8. De todo o modo, ainda que por mera hipótese se admitisse que tal pressuposto se mostrava preenchido, também não poderia conhecer-se do objecto do presente recurso por um outro fundamento. Na verdade, o recorrente não suscitou, durante o processo, qualquer questão de inconstitucionalidade normativa, não se mostrando preenchido, portanto, um outro pressuposto processual do recurso previsto na alínea b) do n.º 1 do artigo 70º da Lei do Tribunal Constitucional. Perante o tribunal recorrido o recorrente apenas suscitou a questão da inconstitucionalidade dos acórdãos da 3ª Vara Criminal de Lisboa e do Tribunal da Relação de Lisboa, não a de qualquer norma aplicada por essa Vara Criminal ou pela Relação de Lisboa (supra, 2.). Em suma, no processo apenas foi suscitada uma questão de inconstitucionalidade de decisões e não de normas (questão essa para cuja apreciação o Tribunal Constitucional não possui, aliás, poder jurisdicional, conforme resulta das várias alíneas do artigo 70º da Lei do Tribunal Constitucional), pelo que nunca se mostraria cumprido o ónus a que aludem os artigos 70º, n.º 1, alínea b), e 72º, n.º 2, da Lei do Tribunal Constitucional. Não pode, assim, conhecer-se do objecto do presente recurso, por óbvia falta de preenchimento dos seus pressupostos processuais.
[...].'
2. Notificado da referida decisão sumária (supra, 1.), A dela veio reclamar para a conferência, ao abrigo do preceituado no artigo 78º-A, n.º 3, da Lei do Tribunal Constitucional (fls. 1472 e seguintes). Disse, em síntese, o seguinte:
a) O artigo 6º da Convenção Europeia dos Direitos do Homem estabelece o direito de qualquer pessoa a que a sua causa seja examinada equitativamente; b) O Tribunal Europeu dos Direitos do Homem densificou, numa decisão de 21 de Fevereiro de 1975, o conceito de processo equitativo; c) Impõe-se relembrar a forma como decorreu o processo dos autos; d) A Constituição da República Portuguesa contém normas sobre a competência do Tribunal Constitucional, o conceito de inconstitucionalidade e os efeitos da inconstitucionalidade, pronunciando-se dois eruditos constitucionalistas também sobre o assunto; e) A decisão sumária reclamada reduziu a uma análise meramente formal os fundamentos do recurso, pois que 'a decisão apega-se aos artigos 400º n.º 1 f) e
426º do Código de Processo Penal por parte do reclamante e por parte do tribunal, sob o manto do n.º 1 do art. 420º do mesmo Código. Na verdade, o art.
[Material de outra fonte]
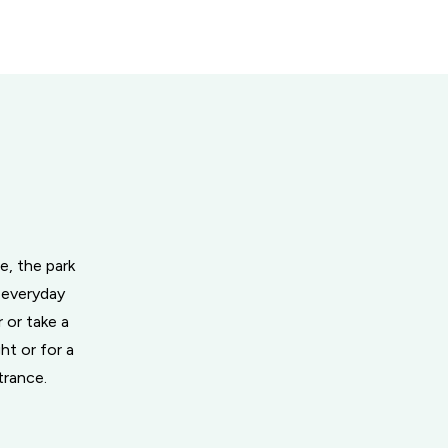
e, the park
 everyday
 or take a
ht or for a
trance.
400º n.º 1 f) do CPP tem que ver com o disposto nos n.º s 3 e 4 do art. 412º do mesmo diploma'; f) Um Assento do Supremo Tribunal de Justiça considerou que a transcrição incumbia ao tribunal, quando o recorrente impugnasse a decisão sobre a matéria de facto, em conformidade com os n.º s 3 e 4 do artigo 412º do Código de Processo Penal; g) Existe um acórdão do Tribunal Constitucional, julgando inconstitucionais as normas dos artigos 412º, n.º 1, e 420º, n.º 1, do Código de processo Penal, interpretadas no sentido de a falta das conclusões da motivação levar à rejeição do recurso interposto pelo arguido; h) Este acórdão evidencia que a relatora 'deveria mandar cumprir os pressupostos que considerou em falta, já que a inconstitucionalidade, por aplicação das normas processuais em causa nestes autos, resulta justamente da impossibilidade de o ora reclamante lograr sequer recorrer'; i) A Constituição 'é o breviário que disciplina o sistema social e jurídico português num regime democrático'.
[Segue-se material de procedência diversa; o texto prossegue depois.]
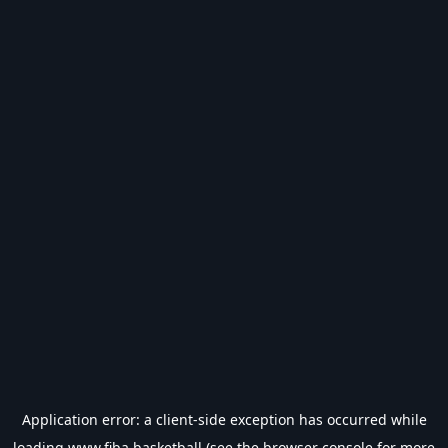
Application error: a
client
-side exception has occurred while
loading
www.fiba.basketball
(see the
browser console
for more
3. A recorrida B respondeu à reclamação nos seguintes termos (fls. 1477):
'[...]
1. O presente recurso para o Tribunal Constitucional é, mais uma, mera manobra dilatória e a presente reclamação não foge à regra.
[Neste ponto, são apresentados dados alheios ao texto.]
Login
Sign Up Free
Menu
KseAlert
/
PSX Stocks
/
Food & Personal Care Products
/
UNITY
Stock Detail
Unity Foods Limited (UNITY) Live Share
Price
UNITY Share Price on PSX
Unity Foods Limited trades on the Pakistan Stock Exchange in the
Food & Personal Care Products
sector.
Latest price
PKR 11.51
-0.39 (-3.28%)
2. Não há qualquer indício de que tenha ocorrido um julgamento desleal ou que não oferecesse todas as garantias de um processo justo e equitativo. Bem pelo contrário!
3. As sucessivas instâncias procederam, isso sim, a um exame efectivo, e cuidado, dos meios, argumentos e elementos de prova oferecidos pelas partes, não tendo ocorrido qualquer facto que tivesse consubstanciado dificuldade ou, muito menos, impossibilidade de recorrer. Termos em que a reclamação deverá improceder.'
O representante do Ministério Público junto deste Tribunal, na sua resposta de fls. 1478 veio, por sua vez, dizer o que segue:
'[...]
1 - A presente reclamação é manifestamente infundada, em nada logrando abalar o arrazoado do reclamante os fundamentos da decisão reclamada: a evidente inverificação dos pressupostos de admissibilidade do recurso interposto para o Tribunal Constitucional.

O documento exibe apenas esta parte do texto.